Tuesday, March 4, 2008

Some Thoughts on another Big Primary Day

by Norman Markowitz

Like many others in other states, I am watching this primary day, hoping for a victory by Senator Obama that will put the nomination within his reach, worried that the Clinton attacks will make it harder to achieve the victory in November that is necessary to begin to reverse the ideological and institutional reaction that has characterized U.S. government policy since the Reagan administration.

I would say to Hillary Clinton and her supporters – lay off Barack Obama if you are serious about defeating the Republican right. Advance a program that will appeal to the progressive core constituencies of the Democratic party who are voting for Senator Obama if you wish to compete with him, rather than talking like a backroom politician, mocking his appeal to peoples highest aspirations as naively "looking to the heavens" (portraying him in essence as an African American minister preaching to the already converted, which I consider to be coded racism).

If you somehow manage to win the nomination, I and millions of others who are supporting Senator Obama both because we feel that he is better than you on the issues and (I speak for myself) also because many understand that his election will in itself represent a huge victory against the ideological and institutional racism that has more than any other factor undermined democracy and social justice throughout U.S. history, will support you against McCain. But what you are doing now will hurt both the Democratic party's chances and yours in the general election.

This isn't based, as New York Times oped columnist Paul Krugman suggested recently, on some irrational hostility to the Clintons similar to the hostility the right had to them in 1990s. I have no interest in Bill Clinton's extra marital affairs and regard the Republicans use of those affairs to try to impeach him as the greatest farce in American political history. I am not upset that he smoked marijuana (I wouldn't even care if he inhaled) or didn't serve in the Vietnam War.
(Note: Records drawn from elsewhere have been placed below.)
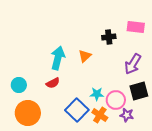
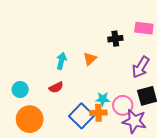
cyan arrow: (58, 58) -> (61, 61), size x0.7
orange cross: (100, 115) -> (98, 113), moved, turned -35
purple star: (127, 115) -> (134, 121), size x1.6

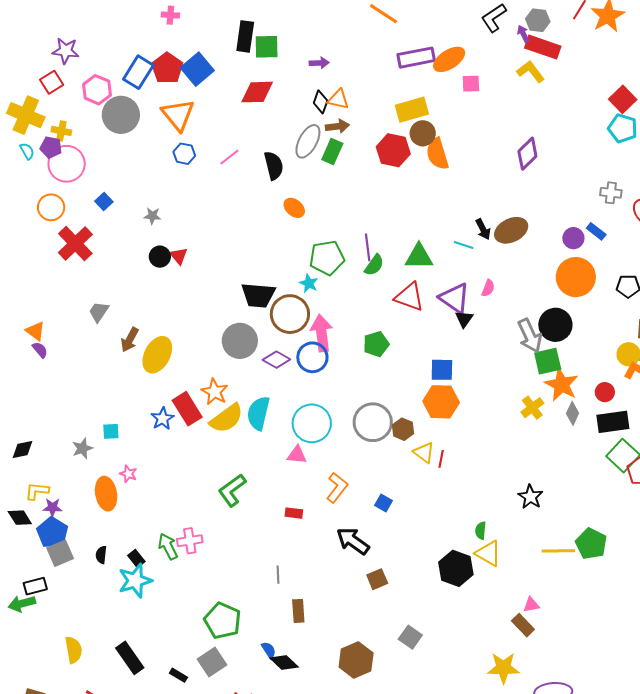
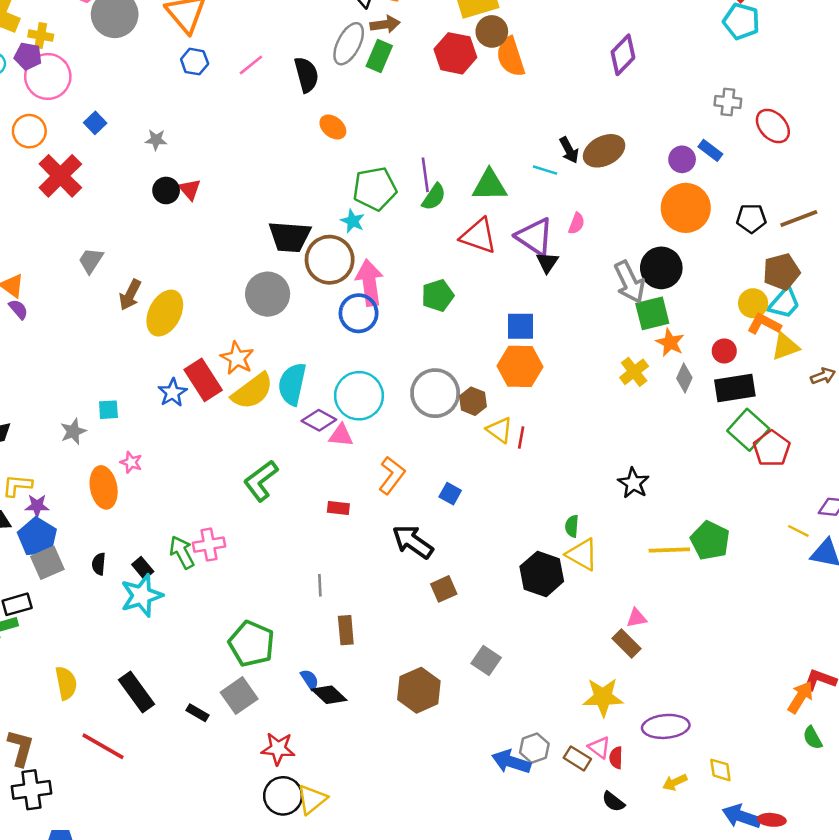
purple diamond: (276, 360) -> (319, 420), moved
orange star: (562, 385) -> (670, 342), size x0.7

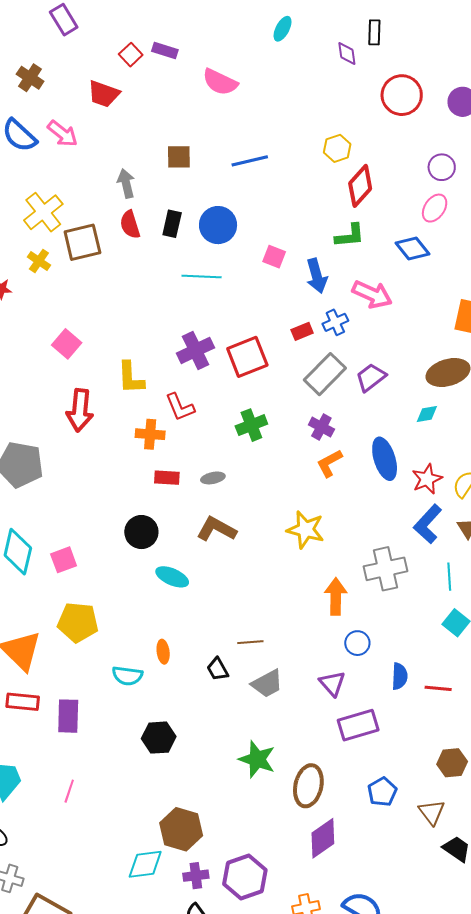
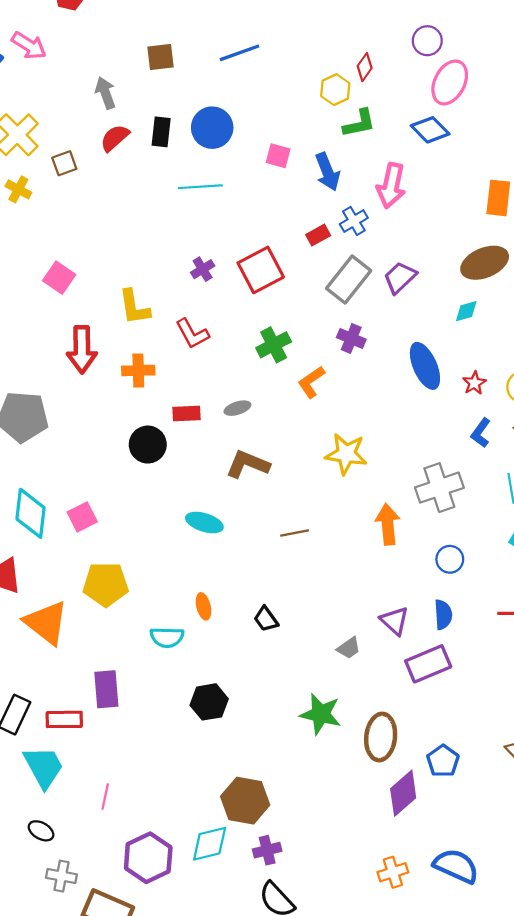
yellow hexagon: (337, 148) -> (335, 90), moved
purple circle: (442, 167) -> (427, 41), moved
red diamond: (360, 186) -> (365, 67), size x0.6
pink ellipse: (435, 208) -> (450, 82), size x1.4
red semicircle: (130, 225) -> (115, 138), turned 72
brown square: (82, 242) -> (64, 163), size x0.6
pink arrow: (372, 294) -> (391, 186), turned 84
purple cross: (195, 350) -> (203, 269), size x0.6
orange cross: (150, 434) -> (138, 370), moved
orange L-shape: (329, 463) -> (311, 382), moved
red star: (427, 479) -> (474, 383), size x0.7
blue L-shape: (428, 524) -> (481, 433), size x0.7
black circle: (141, 532) -> (148, 445), moved
brown line: (250, 642) -> (295, 533), moved
blue circle: (357, 643) -> (450, 559), moved
blue semicircle: (399, 676) -> (443, 615), moved
gray trapezoid: (267, 684) -> (349, 648), moved, size x0.7
red rectangle: (23, 702) -> (64, 719), moved
pink line: (69, 791) -> (105, 796), moved
blue pentagon: (382, 792) -> (443, 761), moved
purple hexagon: (245, 877) -> (148, 858), moved

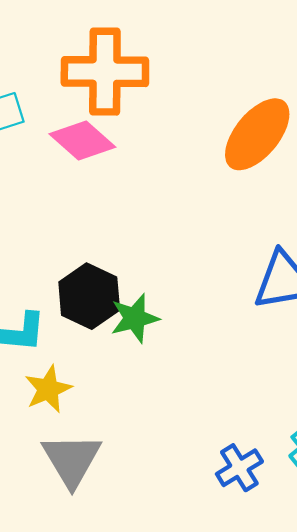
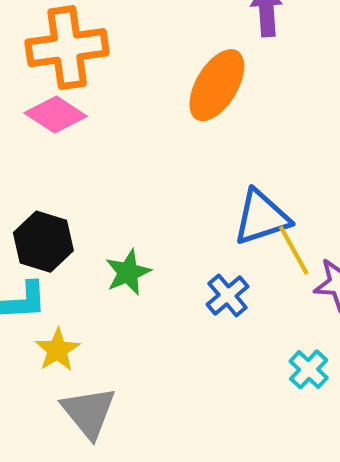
black hexagon: (89, 296) -> (43, 242), moved
blue cross: (239, 468) -> (228, 295), moved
I am upset that his major domestic accomplishment was NAFTA, as should be the people in Ohio and other urban industrial states. I am upset that he worked with the Republican Right to destroy Aid to Families with Dependant Children, the New Deal 1935 program that was the foundation of federal welfare. I as an historian consider him to be the most conservative and from a progessive perspective ineffective Democratic president of the 20th century. Those are the reasons why I dislike Bill Clinton, and they have nothing to do with the "culture war" issues of the right or their fantasy that Bill and Hillary Clinton were socialist oriented radicals.

I hope to participate in an Obama presidential campaign in the Fall and like millions of others, I hope that today will bring that campaign closer. If it doesn't I hope the Clinton campaign will begin seriously to address the issues of millions of progressive voters whom the Democratic party will need to win, not only as voters voting for the lesser of two evils, but as activists believing that they are advancing a positive good.